** Records supplied **
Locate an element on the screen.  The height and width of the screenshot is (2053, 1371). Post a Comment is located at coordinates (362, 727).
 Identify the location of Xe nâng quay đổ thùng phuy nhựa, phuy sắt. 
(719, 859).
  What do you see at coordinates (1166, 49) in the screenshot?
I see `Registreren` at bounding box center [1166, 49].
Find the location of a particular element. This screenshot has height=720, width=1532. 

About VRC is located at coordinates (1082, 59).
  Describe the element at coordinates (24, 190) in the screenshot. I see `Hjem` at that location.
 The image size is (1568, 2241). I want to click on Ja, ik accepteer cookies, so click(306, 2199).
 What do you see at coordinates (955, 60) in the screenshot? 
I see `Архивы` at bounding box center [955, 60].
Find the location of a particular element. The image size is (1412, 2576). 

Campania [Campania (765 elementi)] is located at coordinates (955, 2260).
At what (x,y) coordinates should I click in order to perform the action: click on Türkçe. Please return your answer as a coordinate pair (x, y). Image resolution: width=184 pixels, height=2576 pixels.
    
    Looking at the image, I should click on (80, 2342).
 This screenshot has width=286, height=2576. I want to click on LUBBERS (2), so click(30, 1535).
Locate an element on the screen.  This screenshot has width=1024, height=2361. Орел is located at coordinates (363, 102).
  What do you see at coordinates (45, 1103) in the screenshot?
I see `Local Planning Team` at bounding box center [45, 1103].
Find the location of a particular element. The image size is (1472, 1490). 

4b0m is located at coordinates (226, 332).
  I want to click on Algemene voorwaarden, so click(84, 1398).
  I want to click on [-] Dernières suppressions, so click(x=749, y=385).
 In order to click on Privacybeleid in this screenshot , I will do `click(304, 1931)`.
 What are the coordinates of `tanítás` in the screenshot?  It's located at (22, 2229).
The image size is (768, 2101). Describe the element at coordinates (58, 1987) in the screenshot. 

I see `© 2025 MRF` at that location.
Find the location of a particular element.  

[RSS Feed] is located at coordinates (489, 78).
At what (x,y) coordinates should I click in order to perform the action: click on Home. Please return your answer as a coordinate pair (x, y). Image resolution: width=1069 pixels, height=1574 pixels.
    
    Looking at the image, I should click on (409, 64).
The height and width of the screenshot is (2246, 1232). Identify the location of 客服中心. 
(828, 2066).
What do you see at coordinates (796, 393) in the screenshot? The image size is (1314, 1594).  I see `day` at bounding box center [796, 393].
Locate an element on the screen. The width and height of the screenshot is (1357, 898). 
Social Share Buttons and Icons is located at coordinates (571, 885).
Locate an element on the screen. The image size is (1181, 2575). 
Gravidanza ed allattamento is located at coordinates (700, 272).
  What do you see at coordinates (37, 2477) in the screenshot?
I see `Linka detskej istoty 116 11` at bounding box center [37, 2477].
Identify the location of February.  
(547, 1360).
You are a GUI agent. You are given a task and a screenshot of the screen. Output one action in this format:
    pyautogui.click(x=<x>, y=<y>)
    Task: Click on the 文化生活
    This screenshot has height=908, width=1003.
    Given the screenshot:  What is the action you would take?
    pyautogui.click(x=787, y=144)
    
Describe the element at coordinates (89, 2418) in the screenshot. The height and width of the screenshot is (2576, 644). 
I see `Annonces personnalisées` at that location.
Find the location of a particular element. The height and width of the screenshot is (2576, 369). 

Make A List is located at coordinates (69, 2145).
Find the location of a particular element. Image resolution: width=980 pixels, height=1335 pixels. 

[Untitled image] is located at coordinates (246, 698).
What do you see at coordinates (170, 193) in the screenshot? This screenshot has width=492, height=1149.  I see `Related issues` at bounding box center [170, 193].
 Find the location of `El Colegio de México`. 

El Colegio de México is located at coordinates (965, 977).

** Your instructions **
Output the entries exactly. Leave nothing out.

** Task solution **
Locate an element on the screen.  The height and width of the screenshot is (2053, 1371). Post a Comment is located at coordinates (362, 727).
 Identify the location of Xe nâng quay đổ thùng phuy nhựa, phuy sắt. 
(719, 859).
  What do you see at coordinates (1166, 49) in the screenshot?
I see `Registreren` at bounding box center [1166, 49].
Find the location of a particular element. This screenshot has height=720, width=1532. 

About VRC is located at coordinates (1082, 59).
  Describe the element at coordinates (24, 190) in the screenshot. I see `Hjem` at that location.
 The image size is (1568, 2241). I want to click on Ja, ik accepteer cookies, so click(306, 2199).
 What do you see at coordinates (955, 60) in the screenshot? 
I see `Архивы` at bounding box center [955, 60].
Find the location of a particular element. The image size is (1412, 2576). 

Campania [Campania (765 elementi)] is located at coordinates (955, 2260).
At what (x,y) coordinates should I click in order to perform the action: click on Türkçe. Please return your answer as a coordinate pair (x, y). Image resolution: width=184 pixels, height=2576 pixels.
    
    Looking at the image, I should click on (80, 2342).
 This screenshot has width=286, height=2576. I want to click on LUBBERS (2), so click(30, 1535).
Locate an element on the screen.  This screenshot has width=1024, height=2361. Орел is located at coordinates (363, 102).
  What do you see at coordinates (45, 1103) in the screenshot?
I see `Local Planning Team` at bounding box center [45, 1103].
Find the location of a particular element. The image size is (1472, 1490). 

4b0m is located at coordinates (226, 332).
  I want to click on Algemene voorwaarden, so click(84, 1398).
  I want to click on [-] Dernières suppressions, so click(x=749, y=385).
 In order to click on Privacybeleid in this screenshot , I will do `click(304, 1931)`.
 What are the coordinates of `tanítás` in the screenshot?  It's located at (22, 2229).
The image size is (768, 2101). Describe the element at coordinates (58, 1987) in the screenshot. 

I see `© 2025 MRF` at that location.
Find the location of a particular element.  

[RSS Feed] is located at coordinates (489, 78).
At what (x,y) coordinates should I click in order to perform the action: click on Home. Please return your answer as a coordinate pair (x, y). Image resolution: width=1069 pixels, height=1574 pixels.
    
    Looking at the image, I should click on (409, 64).
The height and width of the screenshot is (2246, 1232). Identify the location of 客服中心. 
(828, 2066).
What do you see at coordinates (796, 393) in the screenshot? The image size is (1314, 1594).  I see `day` at bounding box center [796, 393].
Locate an element on the screen. The width and height of the screenshot is (1357, 898). 
Social Share Buttons and Icons is located at coordinates (571, 885).
Locate an element on the screen. The image size is (1181, 2575). 
Gravidanza ed allattamento is located at coordinates (700, 272).
  What do you see at coordinates (37, 2477) in the screenshot?
I see `Linka detskej istoty 116 11` at bounding box center [37, 2477].
Identify the location of February.  
(547, 1360).
You are a GUI agent. You are given a task and a screenshot of the screen. Output one action in this format:
    pyautogui.click(x=<x>, y=<y>)
    Task: Click on the 文化生活
    This screenshot has height=908, width=1003.
    Given the screenshot:  What is the action you would take?
    pyautogui.click(x=787, y=144)
    
Describe the element at coordinates (89, 2418) in the screenshot. The height and width of the screenshot is (2576, 644). 
I see `Annonces personnalisées` at that location.
Find the location of a particular element. The height and width of the screenshot is (2576, 369). 

Make A List is located at coordinates (69, 2145).
Find the location of a particular element. Image resolution: width=980 pixels, height=1335 pixels. 

[Untitled image] is located at coordinates (246, 698).
What do you see at coordinates (170, 193) in the screenshot? This screenshot has width=492, height=1149.  I see `Related issues` at bounding box center [170, 193].
 Find the location of `El Colegio de México`. 

El Colegio de México is located at coordinates (965, 977).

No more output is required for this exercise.